Refitted, she was sold to India in 1987 and took the name INS Viraat (R22) and, home ported in Mumbai, she has served the Indian Navy for 29 continuous years, undergoing a further five refits while in Indian service. While in Indian service, INS Viraat – the Grand Old Lady, as she was fondly referred to – spent 2,250 days at sea covering 1.09 million kms — or encircling the globe 27 times.

The last British-built ship serving the Indian Navy, INS Viraat was the star attraction at the International Fleet Review held in Visakhapatnam in February this year. Her last Sea Harrier, (White Tigers in Indian service), flew from her deck on May 6, and was given a formal farewell at INS Hansa, in Goa two days later.
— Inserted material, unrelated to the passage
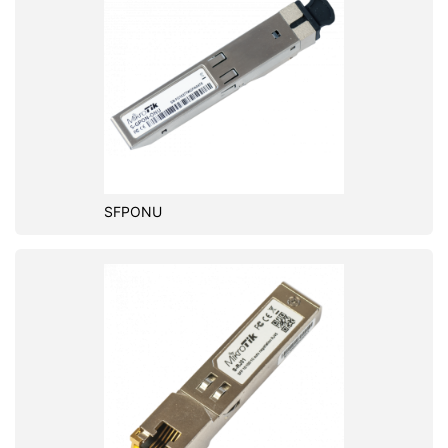
SFPONU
She sailed under her own power for Kochi on Saturday, her last voyage as a warship.

INS Viraat hms hermes

There, her sensitive and usable equipment will be removed over the next two months. Afterwards, she will be towed back to her base in Mumbai, for formal decommissioning, the date of which has not been finalized.

The Indians are trying to keep her as a museum ship, and two cities, Goa and Visakhapatnam are vying for her, which is a good thing.

With a total of 57 years of active service in two fleets, she beats out the longest serving U.S. carriers: USS Lexington (CV/AVT-16) which put in 48 years; and USS Enterprise (CVN-65) which put in 50. Even USS Midway (CVB/CVA/CV-41), commissioned in 1945 and struck in 1997 though decommissioned five years before that, only served 52 years if you count her time on red lead row.

Plus Hermes/Viraat‘s hull actually has another 15 years on it before she was even commissioned, so there is that.